Youthful wanderings
Wanderings in my youth
by
Robert L. Fielding
When I was 24, my Dad was 48, and spent his weekends in the garden, while I walked the hills – fresh air blowing the cobwebs away, all that!
The lung bursting climb up Alphin Pike woke me up – no cobwebs up here – backs of legs aching – remnants of last night flushed out in the exertion.
Grouse sprang up from flecked chicks – called out ‘go-back’ to discourage us from coming any nearer - a few more feet to a blackened wall – a hundred years of cotton mill smoke merging with purple heather, the green shoots fed to mewing young – shot later on ‘the glorious 12th’.

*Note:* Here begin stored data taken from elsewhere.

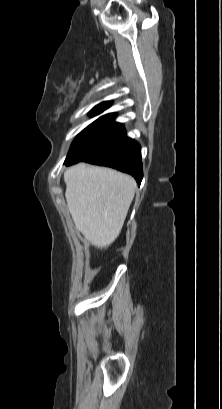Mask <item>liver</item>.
<instances>
[{
    "mask_svg": "<svg viewBox=\"0 0 222 409\" xmlns=\"http://www.w3.org/2000/svg\"><path fill=\"white\" fill-rule=\"evenodd\" d=\"M67 206L86 240L107 248L119 236L133 201L136 181L110 168L79 163L64 173Z\"/></svg>",
    "mask_w": 222,
    "mask_h": 409,
    "instance_id": "1",
    "label": "liver"
}]
</instances>
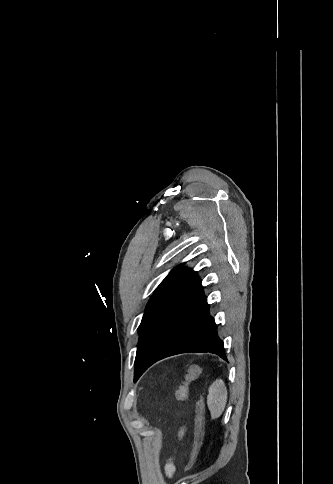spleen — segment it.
<instances>
[{
	"label": "spleen",
	"mask_w": 333,
	"mask_h": 484,
	"mask_svg": "<svg viewBox=\"0 0 333 484\" xmlns=\"http://www.w3.org/2000/svg\"><path fill=\"white\" fill-rule=\"evenodd\" d=\"M226 403L227 389L224 381L218 379L214 381L208 389L207 406L212 419H218L222 415Z\"/></svg>",
	"instance_id": "1"
}]
</instances>
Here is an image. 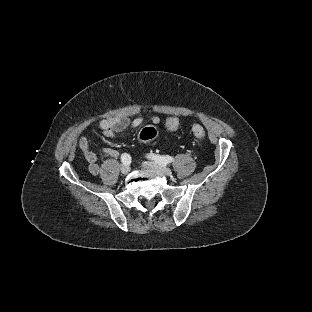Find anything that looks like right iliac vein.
I'll return each instance as SVG.
<instances>
[{
    "label": "right iliac vein",
    "instance_id": "obj_1",
    "mask_svg": "<svg viewBox=\"0 0 312 312\" xmlns=\"http://www.w3.org/2000/svg\"><path fill=\"white\" fill-rule=\"evenodd\" d=\"M130 172V167L129 165H122L121 167V173L123 175H127Z\"/></svg>",
    "mask_w": 312,
    "mask_h": 312
}]
</instances>
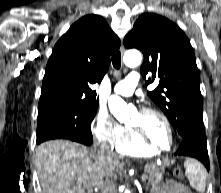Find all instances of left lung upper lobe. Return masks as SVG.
<instances>
[{"instance_id": "5c2ea615", "label": "left lung upper lobe", "mask_w": 221, "mask_h": 193, "mask_svg": "<svg viewBox=\"0 0 221 193\" xmlns=\"http://www.w3.org/2000/svg\"><path fill=\"white\" fill-rule=\"evenodd\" d=\"M126 48L144 55L141 74L152 72L147 84L158 83L148 96L162 109L180 136L203 128L200 74L190 41L165 17L146 13L124 38Z\"/></svg>"}]
</instances>
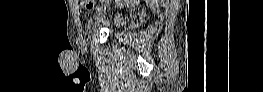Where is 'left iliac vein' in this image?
Returning <instances> with one entry per match:
<instances>
[{"label": "left iliac vein", "instance_id": "4c4485c4", "mask_svg": "<svg viewBox=\"0 0 263 92\" xmlns=\"http://www.w3.org/2000/svg\"><path fill=\"white\" fill-rule=\"evenodd\" d=\"M95 6L98 7V11L96 13V18H101V13L103 9V4L101 2H96Z\"/></svg>", "mask_w": 263, "mask_h": 92}]
</instances>
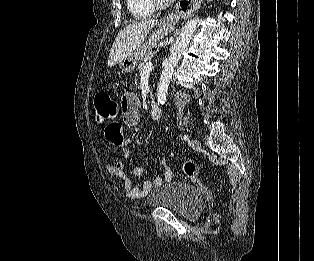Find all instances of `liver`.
Masks as SVG:
<instances>
[{"instance_id":"obj_1","label":"liver","mask_w":314,"mask_h":261,"mask_svg":"<svg viewBox=\"0 0 314 261\" xmlns=\"http://www.w3.org/2000/svg\"><path fill=\"white\" fill-rule=\"evenodd\" d=\"M156 25H159L158 20L147 19L129 24L120 30L111 48L108 66L113 67L130 56L141 46L149 31Z\"/></svg>"}]
</instances>
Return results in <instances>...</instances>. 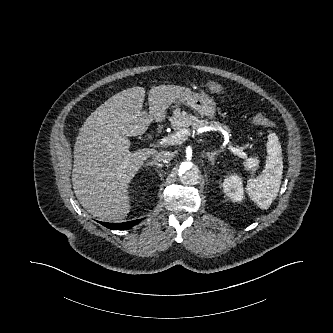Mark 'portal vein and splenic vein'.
<instances>
[{
  "instance_id": "obj_1",
  "label": "portal vein and splenic vein",
  "mask_w": 333,
  "mask_h": 333,
  "mask_svg": "<svg viewBox=\"0 0 333 333\" xmlns=\"http://www.w3.org/2000/svg\"><path fill=\"white\" fill-rule=\"evenodd\" d=\"M188 134L187 130H181L179 132H176L175 134L171 135L170 137H164L163 139H161V141L159 142L160 145H175V144H181L182 140L186 137V135ZM229 150L242 157V158H248L247 154L245 152H243V150L241 148H236L233 146H229Z\"/></svg>"
}]
</instances>
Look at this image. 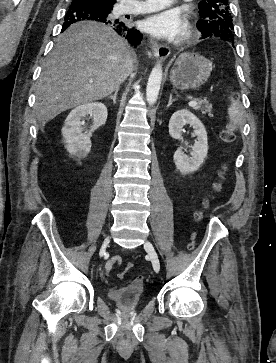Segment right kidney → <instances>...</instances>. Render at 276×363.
Instances as JSON below:
<instances>
[{"label":"right kidney","instance_id":"right-kidney-1","mask_svg":"<svg viewBox=\"0 0 276 363\" xmlns=\"http://www.w3.org/2000/svg\"><path fill=\"white\" fill-rule=\"evenodd\" d=\"M93 118L89 131L83 133V117ZM108 111L100 102L86 103L74 108L67 116L62 127L63 143L70 155L85 158L91 150L92 133L106 123Z\"/></svg>","mask_w":276,"mask_h":363}]
</instances>
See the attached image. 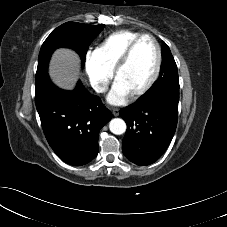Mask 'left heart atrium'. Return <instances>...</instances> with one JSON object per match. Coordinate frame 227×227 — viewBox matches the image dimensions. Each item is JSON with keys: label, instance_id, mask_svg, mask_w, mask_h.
Listing matches in <instances>:
<instances>
[{"label": "left heart atrium", "instance_id": "39dd6f15", "mask_svg": "<svg viewBox=\"0 0 227 227\" xmlns=\"http://www.w3.org/2000/svg\"><path fill=\"white\" fill-rule=\"evenodd\" d=\"M127 97V92L115 82L110 93L108 94V101L112 104L118 105L122 104Z\"/></svg>", "mask_w": 227, "mask_h": 227}]
</instances>
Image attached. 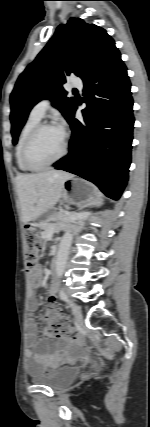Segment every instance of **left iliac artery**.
<instances>
[{"label":"left iliac artery","mask_w":150,"mask_h":427,"mask_svg":"<svg viewBox=\"0 0 150 427\" xmlns=\"http://www.w3.org/2000/svg\"><path fill=\"white\" fill-rule=\"evenodd\" d=\"M59 296H60V298H61L63 301H65V302L69 303V305H70V306H72V305H73V304H72V302L70 301V299L68 298V295L66 294V292L64 291V289H63V288H61V289L59 290Z\"/></svg>","instance_id":"1"}]
</instances>
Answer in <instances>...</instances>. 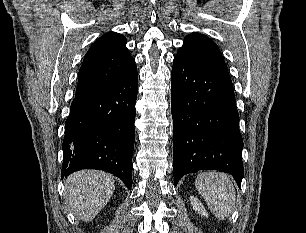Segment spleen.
Instances as JSON below:
<instances>
[{
	"label": "spleen",
	"instance_id": "spleen-1",
	"mask_svg": "<svg viewBox=\"0 0 306 233\" xmlns=\"http://www.w3.org/2000/svg\"><path fill=\"white\" fill-rule=\"evenodd\" d=\"M195 187L219 220H225L232 213L236 193L227 174L217 171L199 173Z\"/></svg>",
	"mask_w": 306,
	"mask_h": 233
}]
</instances>
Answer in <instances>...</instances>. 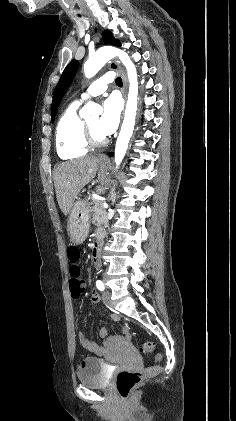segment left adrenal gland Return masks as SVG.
<instances>
[{"mask_svg":"<svg viewBox=\"0 0 236 421\" xmlns=\"http://www.w3.org/2000/svg\"><path fill=\"white\" fill-rule=\"evenodd\" d=\"M109 198H110V200H112L111 204H114V202H116V200H115V198H116L115 186H114V188H112V190H110Z\"/></svg>","mask_w":236,"mask_h":421,"instance_id":"obj_1","label":"left adrenal gland"}]
</instances>
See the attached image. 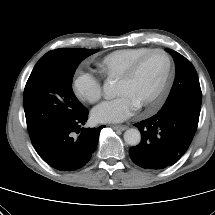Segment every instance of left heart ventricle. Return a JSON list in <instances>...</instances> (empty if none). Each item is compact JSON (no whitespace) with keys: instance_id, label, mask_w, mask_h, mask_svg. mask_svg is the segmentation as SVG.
<instances>
[{"instance_id":"1","label":"left heart ventricle","mask_w":215,"mask_h":215,"mask_svg":"<svg viewBox=\"0 0 215 215\" xmlns=\"http://www.w3.org/2000/svg\"><path fill=\"white\" fill-rule=\"evenodd\" d=\"M167 71V59L155 53L146 57L135 74L127 81H118V95H129L139 106L148 101L161 85Z\"/></svg>"}]
</instances>
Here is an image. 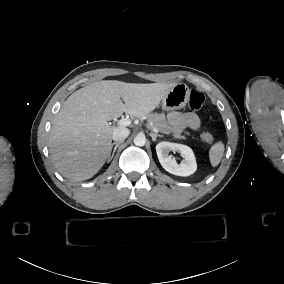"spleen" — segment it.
<instances>
[{
	"label": "spleen",
	"mask_w": 284,
	"mask_h": 284,
	"mask_svg": "<svg viewBox=\"0 0 284 284\" xmlns=\"http://www.w3.org/2000/svg\"><path fill=\"white\" fill-rule=\"evenodd\" d=\"M223 154L224 144L222 142H217L211 147L209 151V158L213 167H216L220 163Z\"/></svg>",
	"instance_id": "3e777b00"
}]
</instances>
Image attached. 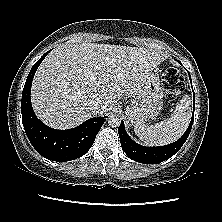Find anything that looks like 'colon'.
Instances as JSON below:
<instances>
[{
    "label": "colon",
    "mask_w": 222,
    "mask_h": 222,
    "mask_svg": "<svg viewBox=\"0 0 222 222\" xmlns=\"http://www.w3.org/2000/svg\"><path fill=\"white\" fill-rule=\"evenodd\" d=\"M162 85L168 98H174L184 90V79L173 67L167 68L162 75Z\"/></svg>",
    "instance_id": "1"
}]
</instances>
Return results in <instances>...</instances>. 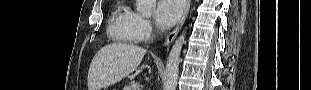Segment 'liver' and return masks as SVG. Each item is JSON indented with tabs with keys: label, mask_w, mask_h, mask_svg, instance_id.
<instances>
[{
	"label": "liver",
	"mask_w": 311,
	"mask_h": 90,
	"mask_svg": "<svg viewBox=\"0 0 311 90\" xmlns=\"http://www.w3.org/2000/svg\"><path fill=\"white\" fill-rule=\"evenodd\" d=\"M147 50L125 43H112L94 56L88 71V90L111 86L137 69Z\"/></svg>",
	"instance_id": "liver-1"
}]
</instances>
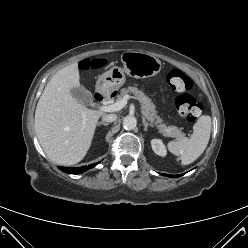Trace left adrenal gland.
<instances>
[{"mask_svg":"<svg viewBox=\"0 0 248 248\" xmlns=\"http://www.w3.org/2000/svg\"><path fill=\"white\" fill-rule=\"evenodd\" d=\"M142 121L144 125V130L147 131L148 126H152V125L149 124L143 116H142Z\"/></svg>","mask_w":248,"mask_h":248,"instance_id":"1","label":"left adrenal gland"}]
</instances>
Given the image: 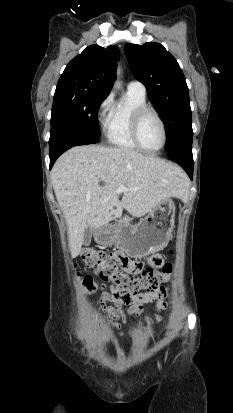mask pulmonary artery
<instances>
[{"mask_svg":"<svg viewBox=\"0 0 233 413\" xmlns=\"http://www.w3.org/2000/svg\"><path fill=\"white\" fill-rule=\"evenodd\" d=\"M127 88L129 90L137 91V92H140V93H146L145 86L137 80L130 81L128 83Z\"/></svg>","mask_w":233,"mask_h":413,"instance_id":"obj_1","label":"pulmonary artery"}]
</instances>
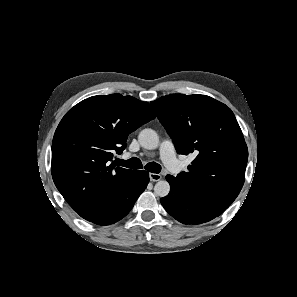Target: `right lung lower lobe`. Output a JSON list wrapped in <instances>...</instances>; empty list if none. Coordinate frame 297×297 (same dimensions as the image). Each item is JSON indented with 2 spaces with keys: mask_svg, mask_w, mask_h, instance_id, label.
<instances>
[{
  "mask_svg": "<svg viewBox=\"0 0 297 297\" xmlns=\"http://www.w3.org/2000/svg\"><path fill=\"white\" fill-rule=\"evenodd\" d=\"M148 172L134 170L130 178L119 188L104 207L90 220L98 225H109L121 220L132 209L135 201L146 189Z\"/></svg>",
  "mask_w": 297,
  "mask_h": 297,
  "instance_id": "98d812e1",
  "label": "right lung lower lobe"
}]
</instances>
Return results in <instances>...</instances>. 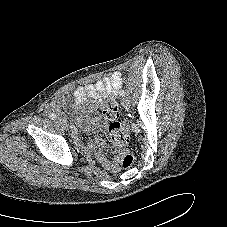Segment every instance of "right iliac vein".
Instances as JSON below:
<instances>
[{"mask_svg": "<svg viewBox=\"0 0 227 227\" xmlns=\"http://www.w3.org/2000/svg\"><path fill=\"white\" fill-rule=\"evenodd\" d=\"M56 121L65 129H68V123L63 118H57Z\"/></svg>", "mask_w": 227, "mask_h": 227, "instance_id": "right-iliac-vein-1", "label": "right iliac vein"}]
</instances>
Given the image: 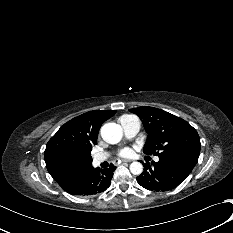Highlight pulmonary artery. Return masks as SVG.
<instances>
[{
  "instance_id": "pulmonary-artery-1",
  "label": "pulmonary artery",
  "mask_w": 233,
  "mask_h": 233,
  "mask_svg": "<svg viewBox=\"0 0 233 233\" xmlns=\"http://www.w3.org/2000/svg\"><path fill=\"white\" fill-rule=\"evenodd\" d=\"M120 125L128 138L134 137L140 130L141 124L140 120L134 116L123 117L119 120ZM108 158V153H98L93 157V163L95 165L100 164ZM159 160L158 157H155V161Z\"/></svg>"
}]
</instances>
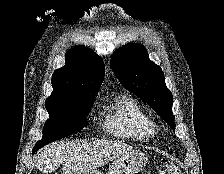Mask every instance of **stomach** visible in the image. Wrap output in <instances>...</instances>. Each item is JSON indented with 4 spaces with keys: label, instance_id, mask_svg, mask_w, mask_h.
Listing matches in <instances>:
<instances>
[{
    "label": "stomach",
    "instance_id": "stomach-1",
    "mask_svg": "<svg viewBox=\"0 0 224 174\" xmlns=\"http://www.w3.org/2000/svg\"><path fill=\"white\" fill-rule=\"evenodd\" d=\"M147 161L144 153L131 150L118 157L110 166L108 174H136L143 169ZM87 174H103L98 170H91Z\"/></svg>",
    "mask_w": 224,
    "mask_h": 174
}]
</instances>
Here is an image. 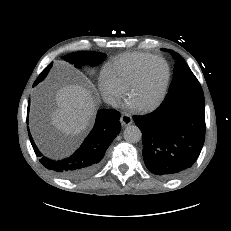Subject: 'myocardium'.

Every step up revealed a new level of the hill – an area big enough to play cricket on, unseen ten feet below, and the view back down showed up the foreshortening of looking up.
Ant people at ant bus stops waiting for ant buses to take them into a grey town – gobbled up by old cotton mills - Rome and Cairo, changed now to wallpaper manufacturing or making printed circuit boards for guided missiles – everything’s changed - here almost nothing has.
It was always good to get out of all that – although it never felt like a rat-race – just summat I had to do from first thing to 5, every day until Friday night came.
Writing this, I remember the wanderings in my youth like they were yesterday - sometimes I wish they were!